Frank Lovece in Legal/Financial on November 7, 2014
Farrin Ullah owns the combined apartment 25E/F at The Columbia, the 1983-vintage tower at the northwest corner 275 West 96th Street that helped revitalize the aging and downscale stretch of Broadway around it. The 32-story building's amenities include a gym with a pool, racquetball and squash courts, a roof desk, a garage, a laundry room, a nursery and a community garden.
The board and Ullah agree that she has not paid common charges since 2007. It's complicated, since her divorce settlement from Zahid Ullah, finalized in May 2004, stipulated that the combined units were to be reconfigured back into separate apartments, with Farrin and Zahid each getting title to one. Until that division took place, Farrin got exclusive use and occupancy. Zahid, who initiated the divorce in 2001 after nearly 20 years and three children, would pay both apartments' mortgages, real estate taxes, common charges and homeowner's insurance.
Divorce and Conquer
Zahid, however, doesn't appear to have been very good about making payments, and in 2005 Farrin told a court that if he couldn't cough up what he owed, she was requesting to "be removed as the prime resident immediately. [The husband] is to become the sole responsible parent and I will have to be excused from keeping the children in my home," she said in court papers. Whew. Harsh. And Zahid, lobbing back hard, requested that the court grant him custody of the children and "force the [wife] to get supervised psychiatric treatment."
While all this was happening, no mortgage or common charges were being paid, and the mortgage-holders commenced foreclosure proceedings. Did Zahid have the money to pay? As the court put it in reference to one hearing, he had offered no documentation "as to the disposition of the $1.5 million in liquid assets listed on his net worth statement filed in February 2001. The hearing ended prematurely as a result of the wife's emotional outbursts that culminated in her abrupt departure from the courtroom." It was all still dragging on through at least November 2012.
Lien on Me
Earlier that year, The Columbia's condo board filed a lien of common charges on both apartments. Farrin's response was that it was unclear whether she or her ex-husband owned one of the units, 25F. Judge Cynthia S. Kern of New York County Supreme Court was unimpressed by that argument since, as she wrote in her Oct. 2 judgment for the board, not only do the public records at the Office of the City Register and the Department of Finance show Farrin is the sole owner of 25F, but so does the title-insurance company that performed common-charge-lien foreclosure searches.

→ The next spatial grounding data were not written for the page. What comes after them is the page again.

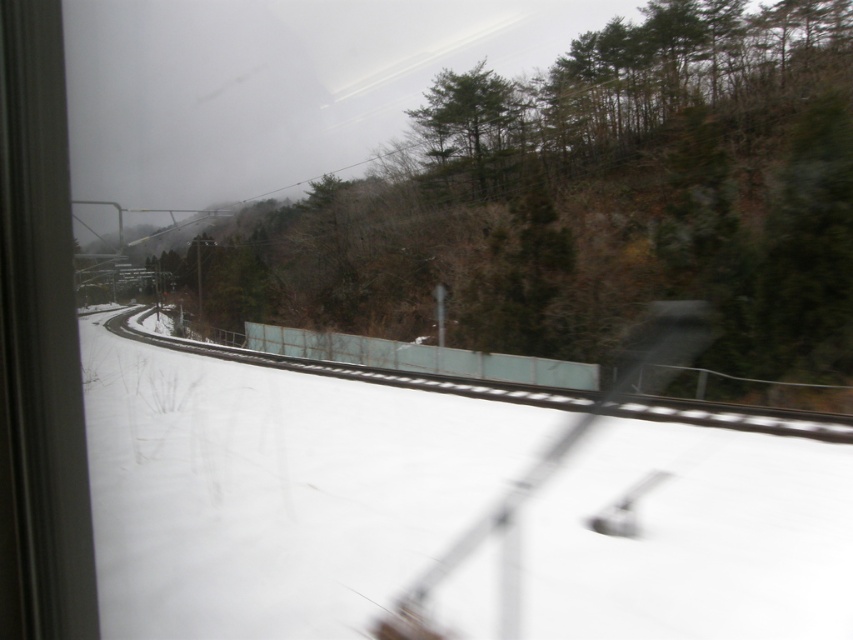 You are sitting inside a train and looking out the window. You see a snowy landscape with a railway track. There is a point marked at coordinates (276, 490). Based on the scene description, what does this point most likely represent?

The point at (276, 490) most likely represents the white snow at center, as the description states that the white snow at center is represented by that coordinate.

You are a passenger sitting inside the train and looking out the window. You notice the white snow at center and the green matte tree at upper center in your view. Which object is closer to you?

The white snow at center is closer to you because it is in front of the green matte tree at upper center.

You are sitting inside a train and looking out the window. You notice the white snow at center. Can you determine if the snow is closer to the window or further away based on its position?

The white snow at center is located at point coordinates which are relative to the observer, but without additional spatial references, it cannot be definitively determined if it is closer to the window or further away. The position alone does not provide depth information. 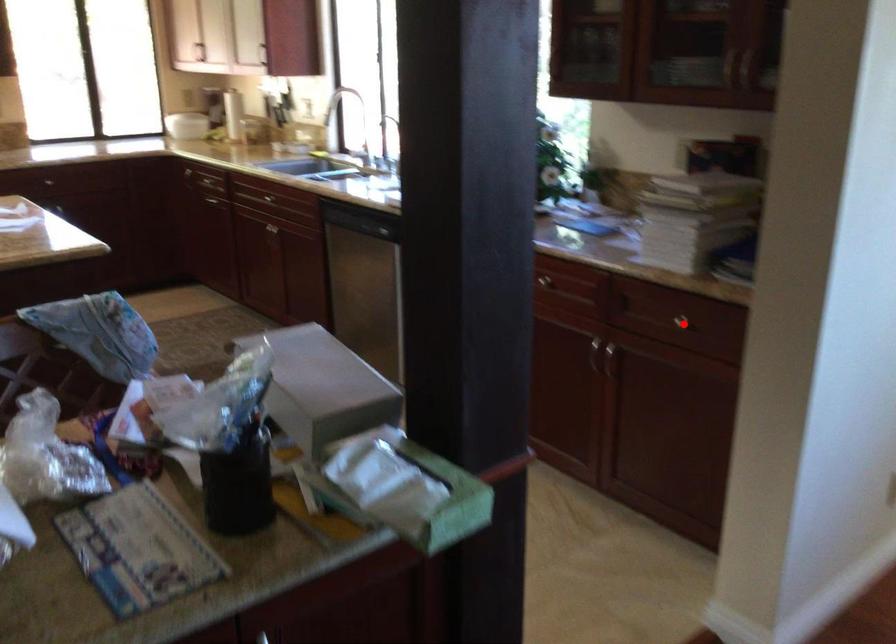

Farrin made other claims as well, which is standard procedure, but one them may be novel: that she had a right not to pay common charges because the board withheld building privileges and amenities.
Many condominiums, especially in recent years, have begun using this tactic and forbidding, for instance, access to the pool and to parking. Others direct doormen and concierges not to accept dry cleaning, food deliveries, or messenger or other private delivery services, such as UPS — which, really, is no more a hardship than it is for the million or so New Yorkers who live in non-doorman buildings.
Whoomp! (There It Is)
Did Farrin's defense work? No. As Kern wrote: "Pursuant to a house rule passed by the Board in December 2011, which took effect on January 9, 2012, the Board had the authority to deny Ullah these services based on her failure to pay these common charges. Ullah has failed to establish that the Board did not have the authority to pass this house rule or that the Board acted in bad faith or in a way that did not further the legitimate interests of the Condominium."
And there it is, enshrined now in a court decision: So long as a condo board properly passes a house rule (presumably applying to all homeowners and not just one), it is within its rights to withhold amenities. This almost certainly applies to co-op boards as well, but co-ops have so many other tools to compel a shareholder in arrears. Condominium boards, however, can rejoice — and recode the key-fob to lock the homeowner out of the laundry room.